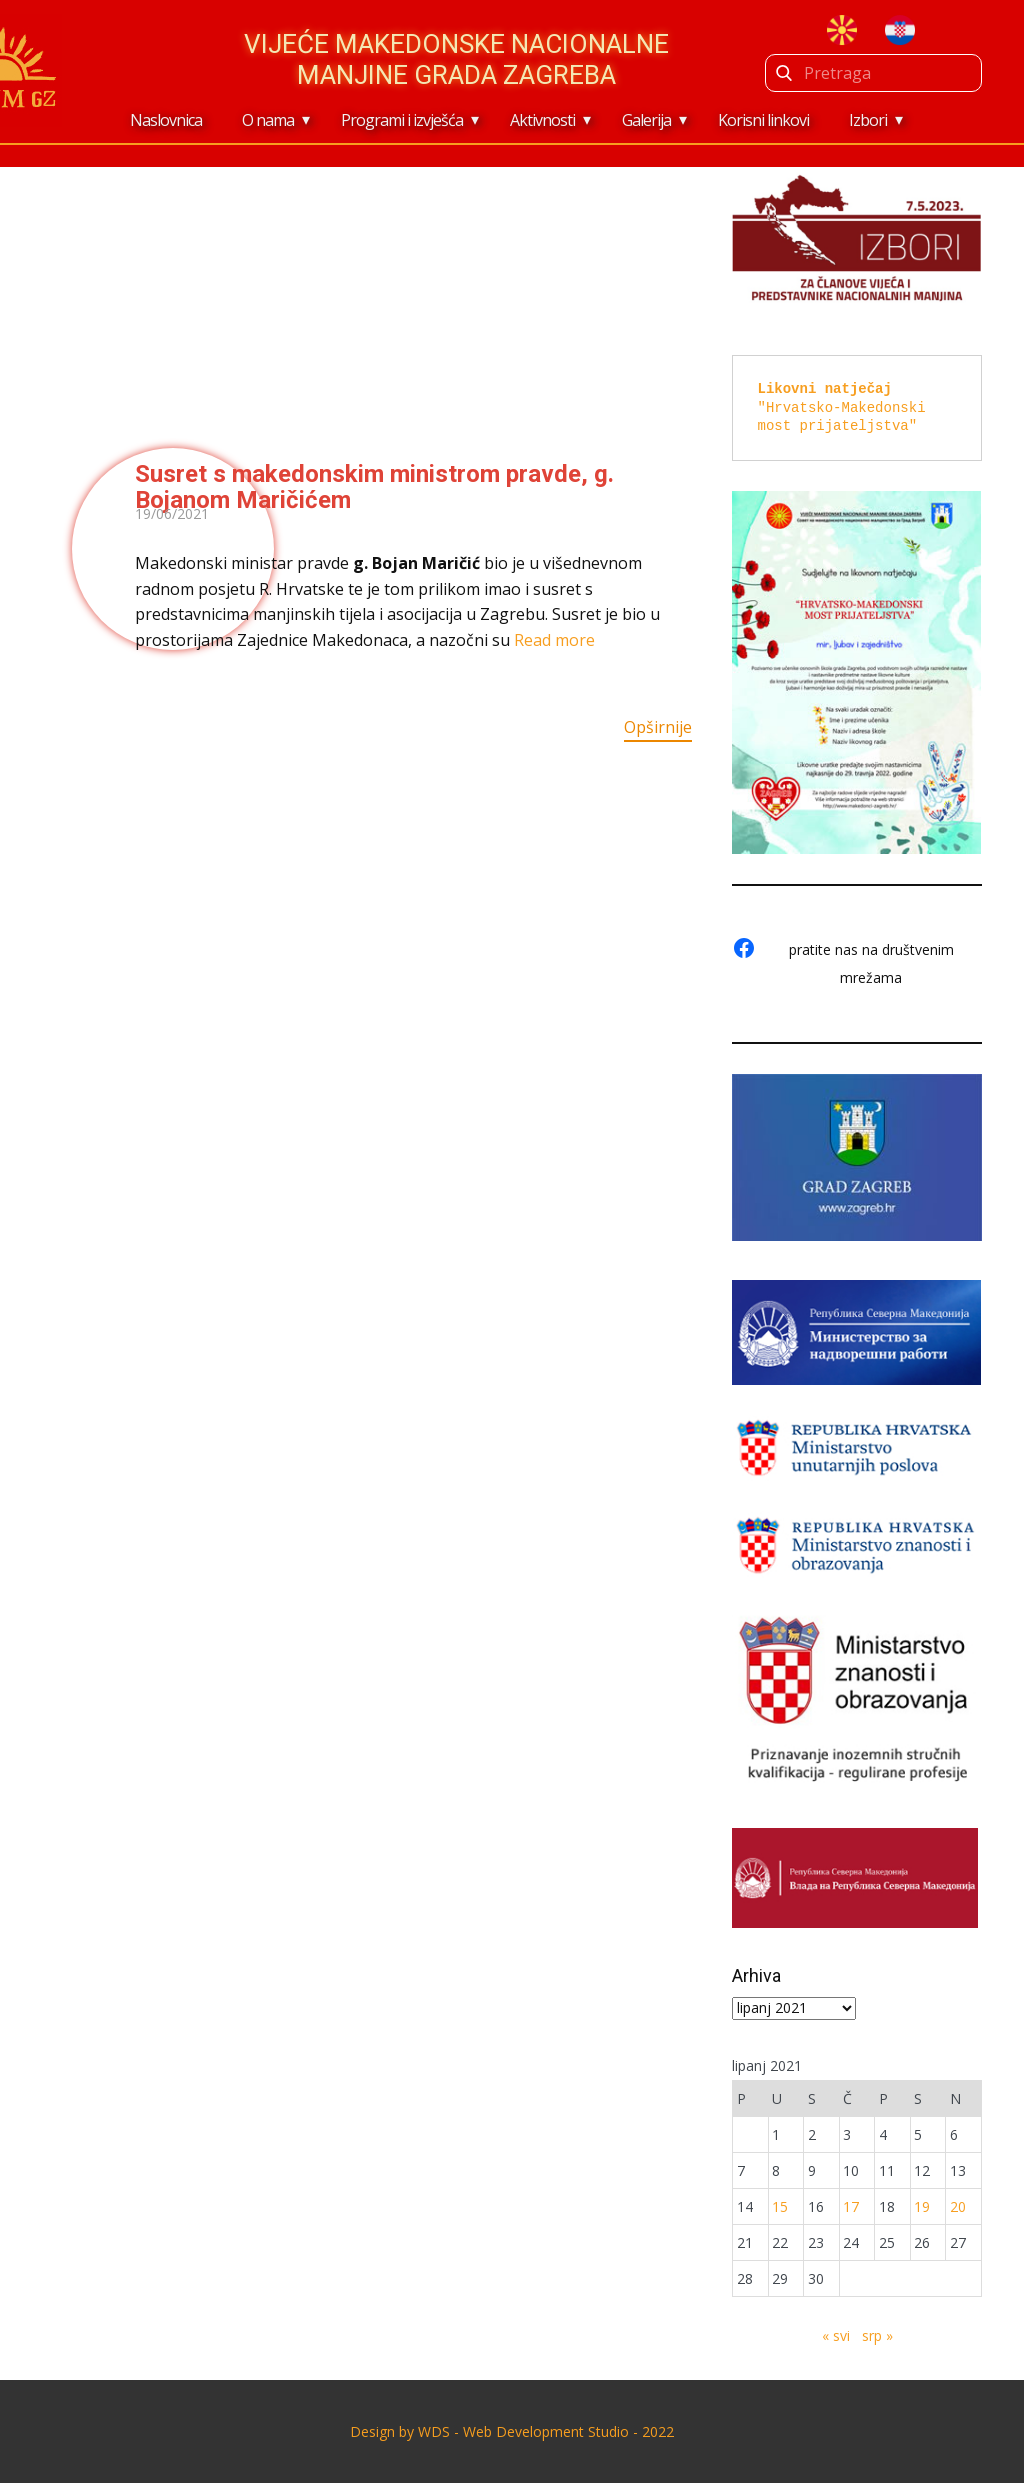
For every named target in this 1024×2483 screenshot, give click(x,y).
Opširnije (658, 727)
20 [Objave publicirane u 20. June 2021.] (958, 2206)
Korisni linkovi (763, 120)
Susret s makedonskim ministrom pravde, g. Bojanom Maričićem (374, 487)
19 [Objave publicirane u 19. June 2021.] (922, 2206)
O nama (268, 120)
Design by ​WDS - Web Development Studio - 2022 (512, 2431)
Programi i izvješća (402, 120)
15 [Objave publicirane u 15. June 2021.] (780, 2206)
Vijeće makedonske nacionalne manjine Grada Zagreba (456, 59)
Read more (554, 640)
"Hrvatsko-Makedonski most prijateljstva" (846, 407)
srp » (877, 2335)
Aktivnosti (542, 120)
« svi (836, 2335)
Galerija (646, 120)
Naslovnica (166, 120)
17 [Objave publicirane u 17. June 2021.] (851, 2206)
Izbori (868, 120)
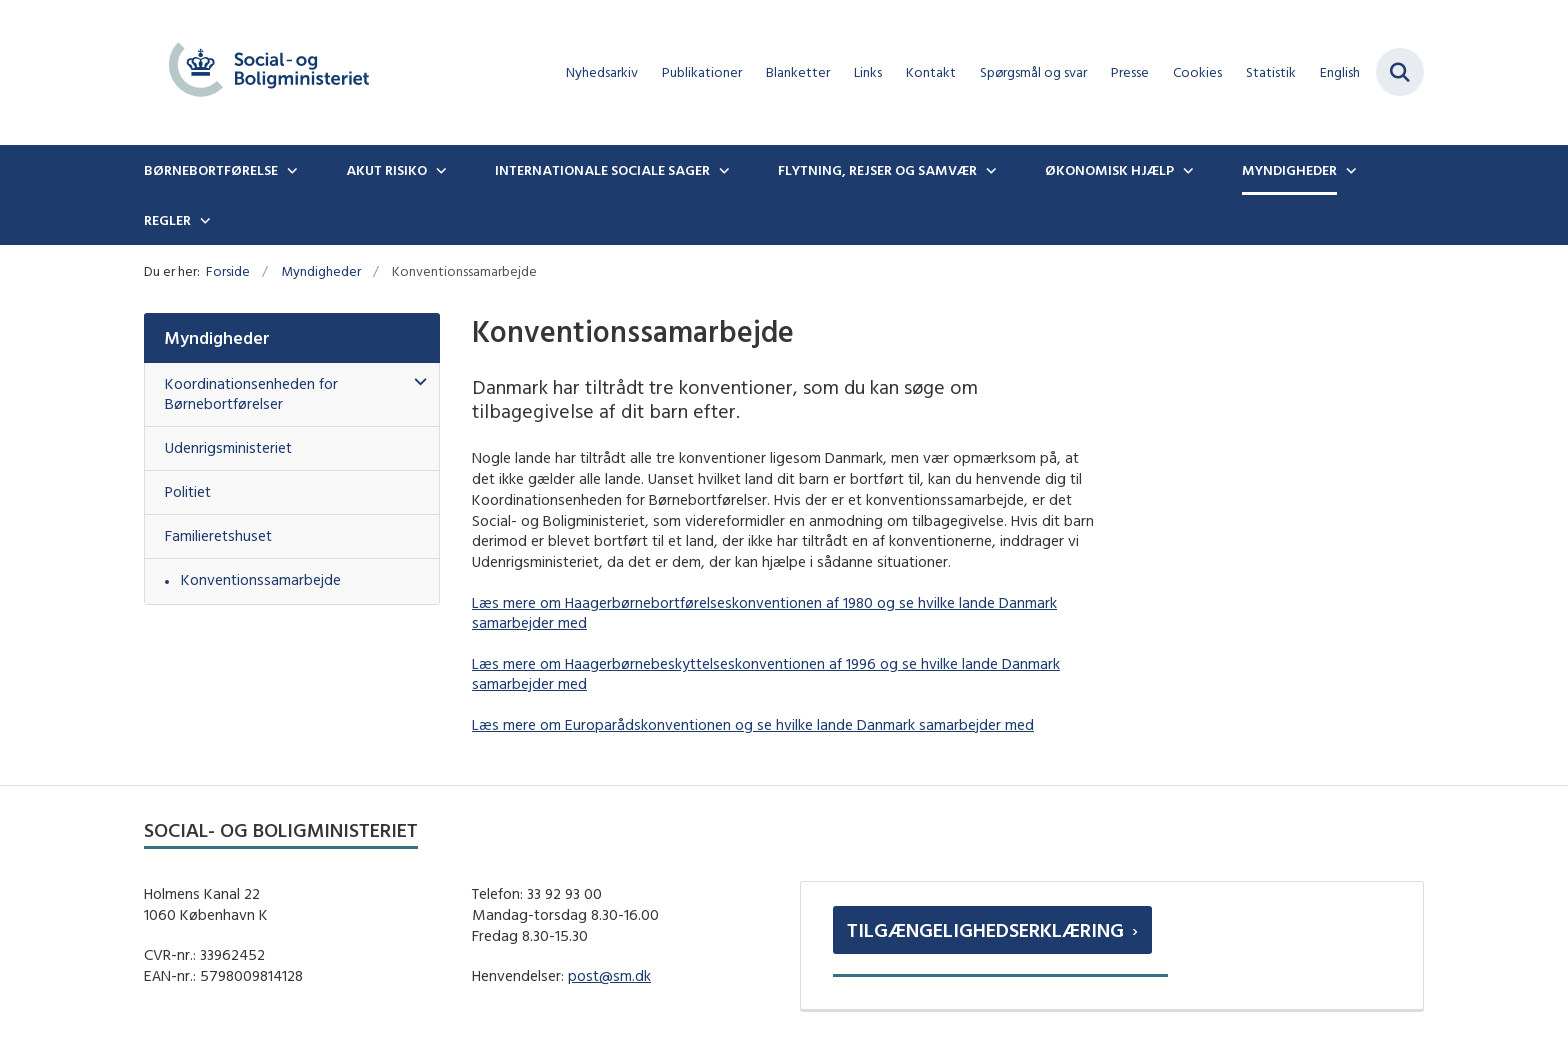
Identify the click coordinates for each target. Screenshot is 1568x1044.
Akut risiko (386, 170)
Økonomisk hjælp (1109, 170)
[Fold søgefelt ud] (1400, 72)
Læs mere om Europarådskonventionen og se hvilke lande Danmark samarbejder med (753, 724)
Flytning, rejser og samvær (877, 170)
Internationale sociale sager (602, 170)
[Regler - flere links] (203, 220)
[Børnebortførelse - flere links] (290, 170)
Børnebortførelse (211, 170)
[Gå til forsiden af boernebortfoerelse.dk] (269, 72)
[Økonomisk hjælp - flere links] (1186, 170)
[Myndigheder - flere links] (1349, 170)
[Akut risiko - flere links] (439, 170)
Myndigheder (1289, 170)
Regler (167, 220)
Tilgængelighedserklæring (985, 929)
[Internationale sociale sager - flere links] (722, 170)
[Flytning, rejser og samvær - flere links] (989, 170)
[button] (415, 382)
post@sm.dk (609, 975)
········
Your task = From the line with "20 [Objave publicirane" up to and including the line with "[Fold søgefelt ud] (1400, 72)" above, retype every line exactly and nothing more; leave out the pictures.

Reply to the exercise =
20 [Objave publicirane u 20. June 2021.] (958, 2206)
Korisni linkovi (763, 120)
Susret s makedonskim ministrom pravde, g. Bojanom Maričićem (374, 487)
19 [Objave publicirane u 19. June 2021.] (922, 2206)
O nama (268, 120)
Design by ​WDS - Web Development Studio - 2022 (512, 2431)
Programi i izvješća (402, 120)
15 [Objave publicirane u 15. June 2021.] (780, 2206)
Vijeće makedonske nacionalne manjine Grada Zagreba (456, 59)
Read more (554, 640)
"Hrvatsko-Makedonski most prijateljstva" (846, 407)
srp » (877, 2335)
Aktivnosti (542, 120)
« svi (836, 2335)
Galerija (646, 120)
Naslovnica (166, 120)
17 [Objave publicirane u 17. June 2021.] (851, 2206)
Izbori (868, 120)
Identify the click coordinates for each target. Screenshot is 1568x1044.
Akut risiko (386, 170)
Økonomisk hjælp (1109, 170)
[Fold søgefelt ud] (1400, 72)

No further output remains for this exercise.